- _TASK BRIEF_
A verbatim copy is needed of the lines below from the one containing "Rubinetto 4 vie collo" up to and including the one containing "فرمان اجرایی دوباره", excluding pictures.
Start of ENTRIES PROVIDED
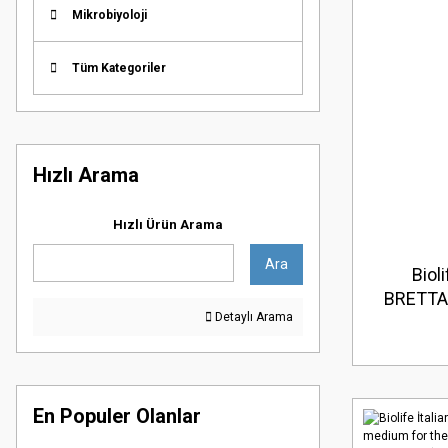
Mikrobiyoloji
Tüm Kategoriler
Hızlı Arama
Hızlı Ürün Arama
Ara
Biol
BRETTA
Detaylı Arama
AG
En Populer Olanlar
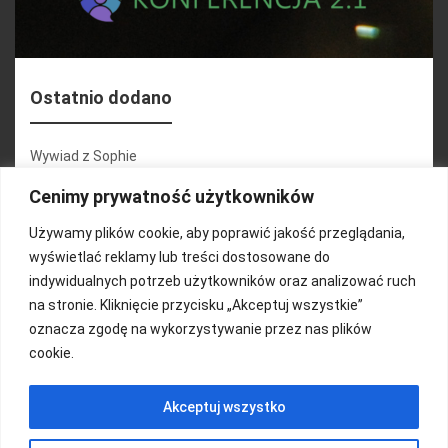
Ostatnio dodano
Wywiad z Sophie
Konferencja 2.1
Cenimy prywatność użytkowników
Martyna Wojciechowska
Używamy plików cookie, aby poprawić jakość przeglądania,
wyświetlać reklamy lub treści dostosowane do
Relacja zdjęciowa 25.09.2024r (cz.2)
indywidualnych potrzeb użytkowników oraz analizować ruch
Wywiady z uczestnikami
na stronie. Kliknięcie przycisku „Akceptuj wszystkie”
oznacza zgodę na wykorzystywanie przez nas plików
cookie.
FUNDACJA KOLOROWO
Akceptuj wszystko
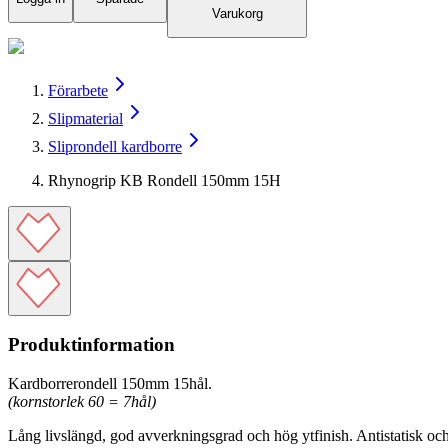
Varukorg
Förarbete
Slipmaterial
Sliprondell kardborre
Rhynogrip KB Rondell 150mm 15H
Produktinformation
Kardborrerondell 150mm 15hål.
(kornstorlek 60 = 7hål)
Lång livslängd, god avverkningsgrad och hög ytfinish. Antistatisk o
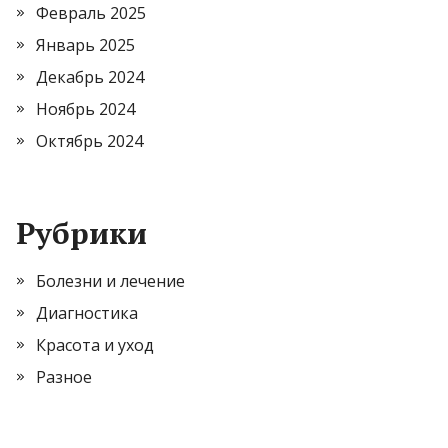
Февраль 2025
Январь 2025
Декабрь 2024
Ноябрь 2024
Октябрь 2024
Рубрики
Болезни и лечение
Диагностика
Красота и уход
Разное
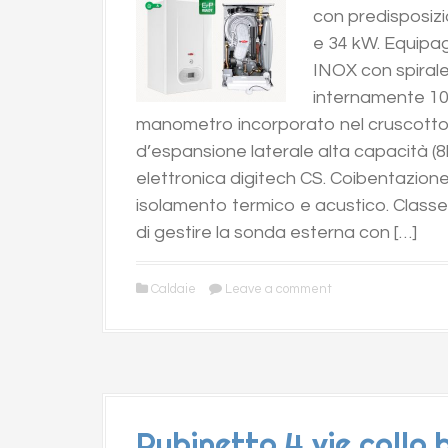
con predisposizi
e 34 kW. Equipag
INOX con spira
internamente 10
manometro incorporato nel cruscotto pe
d’espansione laterale alta capacità (8l
elettronica digitech CS. Coibentazione 
isolamento termico e acustico. Classe 
di gestire la sonda esterna con […]
Caldaie
Leave a comment
Rubinetto 4 vie collo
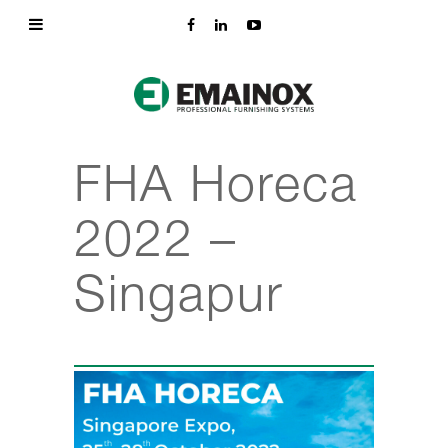
FHA Horeca
2022 –
Singapur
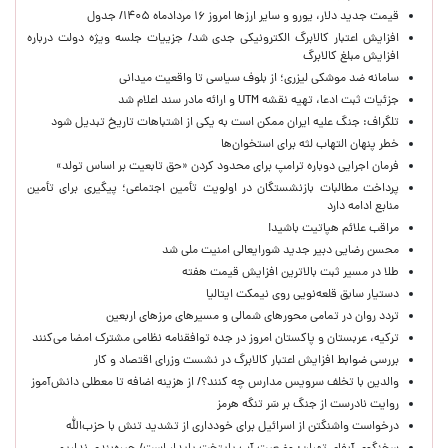
قیمت جدید دلار، یورو و سایر ارزها امروز ۱۶ مردادماه ۱۴۰۵/ جدول
افزایش اعتبار کالابرگ الکترونیکی جدی شد/ جزییات جلسه ویژه دولت درباره
افزایش مبلغ کالابرگ
سامانه ضد موشکی لیزری؛ از بلوف سیاسی تا واقعیت میدانی
جزئیات ثبت ادعا، تهیه نقشه UTM و ارائه مادر سند اعلام شد
تلگراف: جنگ علیه ایران ممکن است به یکی از اشتباهات تاریخ تبدیل شود
خطر پنهان التهاب لثه برای استخوان‌ها
فرمان اجرایی دوباره ترامپ برای محدود کردن «حق تابعیت بر اساس تولد»
پرداخت مطالبات بازنشستگان در اولویت تأمین اجتماعی؛ پیگیری برای تأمین
منابع ادامه دارد
مراقب علائم هپاتیت باشید!
محسن رضایی دبیر جدید شورایعالی امنیت ملی شد
طلا در مسیر ثبت بالاترین افزایش قیمت هفته
دستیار سابق قلعه‌نویی روی نیمکت ایتالیا
تردد روان در تمامی محورهای شمالی و مسیرهای مرزهای اربعین
ترکیه، عربستان و پاکستان امروز در جده توافقنامه نظامی مشترک امضا می‌کنند
بررسی ضوابط افزایش اعتبار کالابرگ در نشست وزرای اقتصاد و کار
والدین با تخلف سرویس مدارس چه کنند؟/ از هزینه اضافه تا معطلی دانش‌آموز
روایت نادرست از جنگ بر سَر تنگه هرمز
درخواست واشنگتن از اسرائیل برای خودداری از تشدید تنش با حزب‌الله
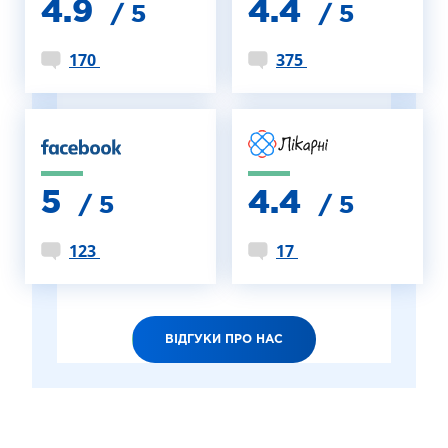
4.9
4.4
/ 5
/ 5
170
375
5
4.4
/ 5
/ 5
123
17
ВІДГУКИ ПРО НАС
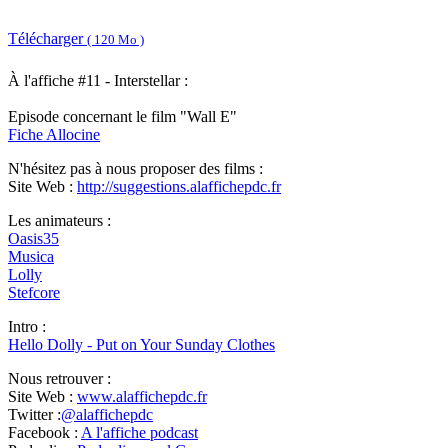
Télécharger
( 120 Mo )
À l'affiche #11 - Interstellar :
Episode concernant le film "Wall E"
Fiche Allocine
N'hésitez pas à nous proposer des films :
Site Web :
http://suggestions.alaffichepdc.fr
Les animateurs :
Oasis35
Musica
Lolly
Stefcore
Intro :
Hello Dolly - Put on Your Sunday Clothes
Nous retrouver :
Site Web :
www.alaffichepdc.fr
Twitter :
@alaffichepdc
Facebook :
A l'affiche podcast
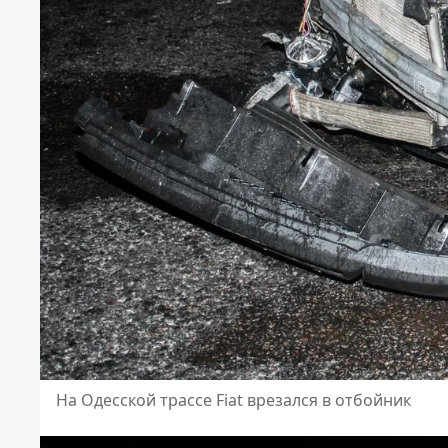
На Одесской трассе Fiat врезался в отбойник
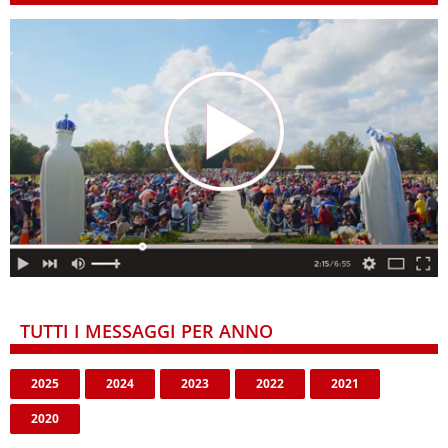
TUTTI I MESSAGGI PER ANNO
2025
2024
2023
2022
2021
2020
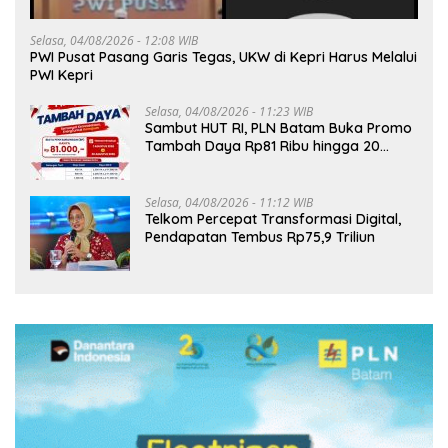
Selasa, 04/08/2026 - 12:08 WIB
PWI Pusat Pasang Garis Tegas, UKW di Kepri Harus Melalui
PWI Kepri
Selasa, 04/08/2026 - 11:23 WIB
Sambut HUT RI, PLN Batam Buka Promo
Tambah Daya Rp81 Ribu hingga 20
Agustus
Selasa, 04/08/2026 - 11:12 WIB
Telkom Percepat Transformasi Digital,
Pendapatan Tembus Rp75,9 Triliun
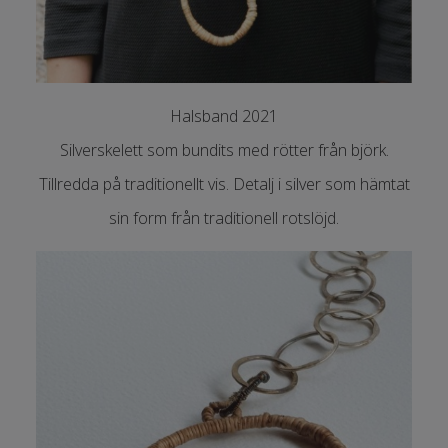
Halsband 2021
Silverskelett som bundits med rötter från björk.
Tillredda på traditionellt vis. Detalj i silver som hämtat
sin form från traditionell rotslöjd.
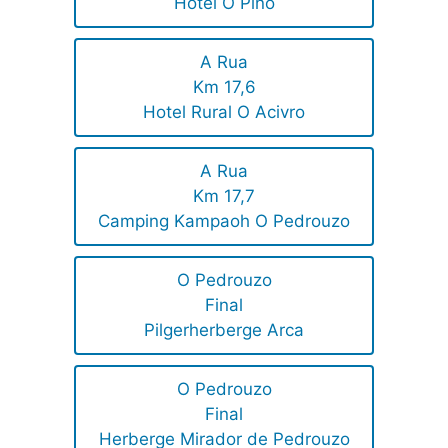
Hotel O Pino
A Rua
Km 17,6
Hotel Rural O Acivro
A Rua
Km 17,7
Camping Kampaoh O Pedrouzo
O Pedrouzo
Final
Pilgerherberge Arca
O Pedrouzo
Final
Herberge Mirador de Pedrouzo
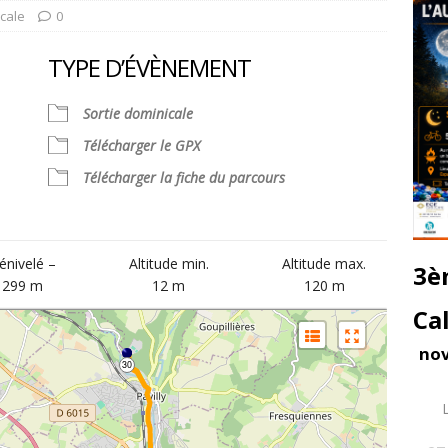
icale
0
TYPE D’ÉVÈNEMENT
Sortie dominicale
Télécharger le GPX
Télécharger la fiche du parcours
alendrier Google
iCalendar
énivelé –
Altitude min.
Altitude max.
3è
299 m
12 m
120 m
Ca
no
30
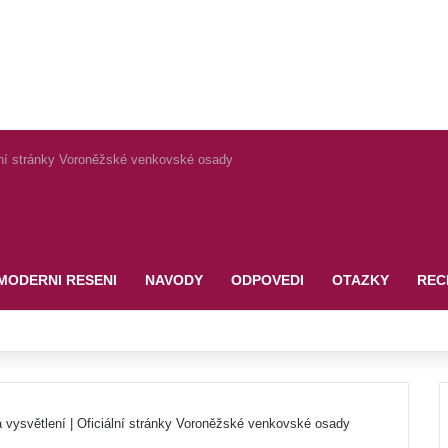
ální stránky Voroněžské venkovské osady
MODERNI RESENI
NAVODY
ODPOVEDI
OTAZKY
REC
a vysvětlení | Oficiální stránky Voroněžské venkovské osady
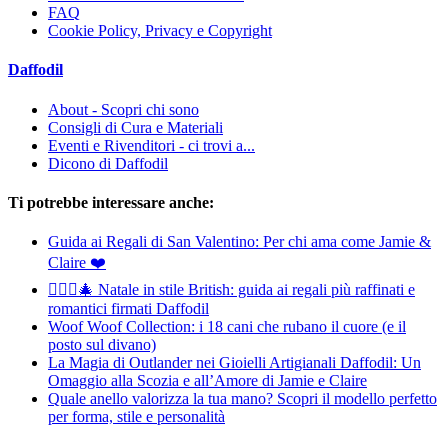
FAQ
Cookie Policy, Privacy e Copyright
Daffodil
About - Scopri chi sono
Consigli di Cura e Materiali
Eventi e Rivenditori - ci trovi a...
Dicono di Daffodil
Ti potrebbe interessare anche:
Guida ai Regali di San Valentino: Per chi ama come Jamie &
Claire ❤️
💂‍♀️✨🎄 Natale in stile British: guida ai regali più raffinati e
romantici firmati Daffodil
Woof Woof Collection: i 18 cani che rubano il cuore (e il
posto sul divano)
La Magia di Outlander nei Gioielli Artigianali Daffodil: Un
Omaggio alla Scozia e all’Amore di Jamie e Claire
Quale anello valorizza la tua mano? Scopri il modello perfetto
per forma, stile e personalità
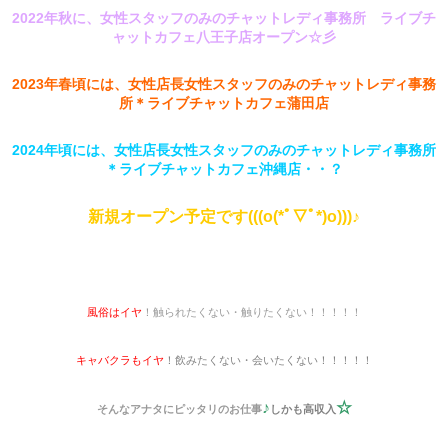
2022年秋に、
女性スタッフのみのチャットレディ事務所 ライブチ
ャットカフェ八王子店オープン☆彡
2023年春頃には、女性店長女性スタッフのみのチャットレディ事務
所＊ライブチャットカフェ蒲田店
2024年頃には、女性店長女性スタッフのみのチャットレディ事務所
＊ライブチャットカフェ沖縄店・・？
新規オープン予定です(((o(*ﾟ▽ﾟ*)o)))♪
風俗はイヤ
！触られたくない・触りたくない！！！！！
キャバクラもイヤ
！飲みたくない・会いたくない！！！！！
♪
☆
そんなアナタにピッタリのお仕事
しかも高収入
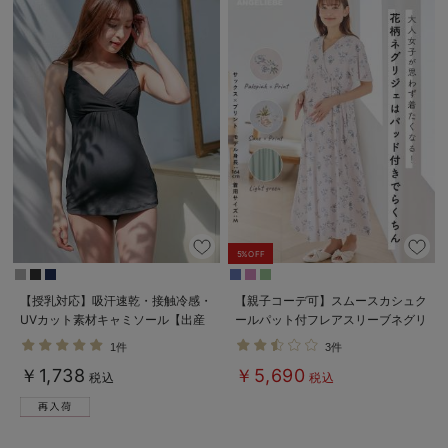
5%OFF
【授乳対応】吸汗速乾・接触冷感・
【親子コーデ可】スムースカシュク
UVカット素材キャミソール【出産
ールパット付フレアスリーブネグリ
後も長く使える】
ジェ マタニティ・産後授乳服【出
1件
3件
産後も長く着れる】
￥1,738
￥5,690
税込
税込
End of ENTRIES PROVIDED
- _RESULT OF THIS TASK_
Rubinetto 4 vie collo
FHA Horeca
2022 –
Singapur
قیمت جدید دلار، یورو و سایر ارزها امروز ۱۶ مردادماه ۱۴۰۵/ جدول
افزایش اعتبار کالابرگ الکترونیکی جدی شد/ جزییات جلسه ویژه دولت درباره
افزایش مبلغ کالابرگ
سامانه ضد موشکی لیزری؛ از بلوف سیاسی تا واقعیت میدانی
جزئیات ثبت ادعا، تهیه نقشه UTM و ارائه مادر سند اعلام شد
تلگراف: جنگ علیه ایران ممکن است به یکی از اشتباهات تاریخ تبدیل شود
خطر پنهان التهاب لثه برای استخوان‌ها
فرمان اجرایی دوباره ترامپ برای محدود کردن «حق تابعیت بر اساس تولد»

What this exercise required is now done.